The Queensview development came a few years later and was more of a middle and upper middle class development. The buildings were ten floors high (really tall for those days), and the apartments were larger and brighter than those in Ravenswood. Professional people were happy to get apartments in Queensview. It seemed that most of the Jewish people at the Astoria Center of Israel, my synagogue, lived in Queensview (although I’m sure that plenty did not).
Just about all these nationalities, religions, and classes of people had a similar preoccupation. They all wanted to make improvements for themselves and their families. It was, like all middle class neighborhoods, a place where people dreamed of better lives.
Also, lest I forget, there were the Black (in those days ‘Negro’ or ‘colored’) sections. In addition to Ravenswood and Queensview, there were two other projects within this melange of humanity. The Astoria and Queensbridge projects were built in the shadows of the two bridges that seemed to enclose Astoria. The Triborough Bridge towered over the Astoria projects and the 59th Street Bridge ran right above the Queensbridge projects. These were both places that I was told to avoid. I guess they were also places where people dreamed, against far greater odds, of attaining better lives.
And, as in most mixed neighborhoods, there was plenty of ethnic, racial and religious prejudice. Most Whites wanted to keep the Blacks out of their part of the neighborhood. The Italians stayed away from the Polish. The Greeks were a community unto themselves. Everybody kind of ignored the Chinese. And the Irish just got drunk and hated everybody. Nobody liked the Jews either. All in all, it was your average urban middle class mixed neighborhood where most people worked hard to get what they wanted and fought just as hard to keep it. Now you might accuse me of stereotyping these people and I am sure, for example, that all the Irish people weren’t getting drunk all of the time, but I lived there and that’s the way I remember it.
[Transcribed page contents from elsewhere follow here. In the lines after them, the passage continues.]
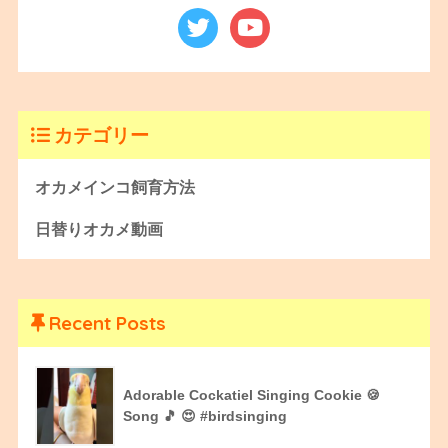
カテゴリー
オカメインコ飼育方法
日替りオカメ動画
Recent Posts
Adorable Cockatiel Singing Cookie 🍪
Song 🎵 😍 #birdsinging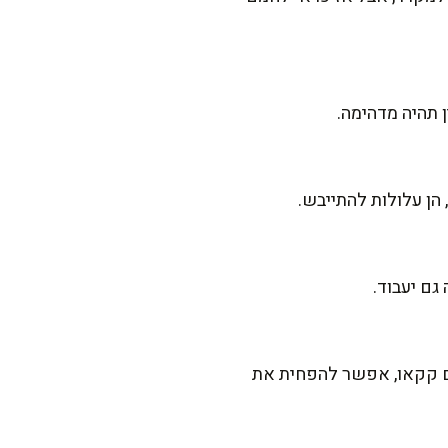
 תהיה מדהימה.
הן עלולות להתייבש.
גם יעבוד.
בים קקאו, אפשר להפחית את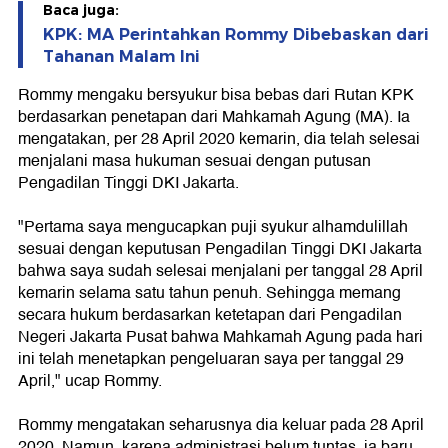
Baca juga:
KPK: MA Perintahkan Rommy Dibebaskan dari
Tahanan Malam Ini
Rommy mengaku bersyukur bisa bebas dari Rutan KPK
berdasarkan penetapan dari Mahkamah Agung (MA). Ia
mengatakan, per 28 April 2020 kemarin, dia telah selesai
menjalani masa hukuman sesuai dengan putusan
Pengadilan Tinggi DKI Jakarta.
"Pertama saya mengucapkan puji syukur alhamdulillah
sesuai dengan keputusan Pengadilan Tinggi DKI Jakarta
bahwa saya sudah selesai menjalani per tanggal 28 April
kemarin selama satu tahun penuh. Sehingga memang
secara hukum berdasarkan ketetapan dari Pengadilan
Negeri Jakarta Pusat bahwa Mahkamah Agung pada hari
ini telah menetapkan pengeluaran saya per tanggal 29
April," ucap Rommy.
Rommy mengatakan seharusnya dia keluar pada 28 April
2020. Namun, karena administrasi belum tuntas, ia baru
I Open My Own Candy Store...

This digression coincided with my engagement to Cheri. I was saving up to buy her an engagement ring but it was taking a long time. I wasn’t a math genius but I knew more from less. I could buy a pound of pot for $130, divide it into 16 ounces, sell the ounces for $15 each and make $100 on top of whatever I smoked. So… I took the ring money, bought a pound, and discovered a few things very quickly. First, 15 ounces were gone as fast as I could weigh them. Second, my $130 was suddenly $220. Third, the stuff was much better than anything Tom had been smoking. A week later, I had Cheri’s ring, my original $130 and more smoke than I could use in a month. From little things, big things are born.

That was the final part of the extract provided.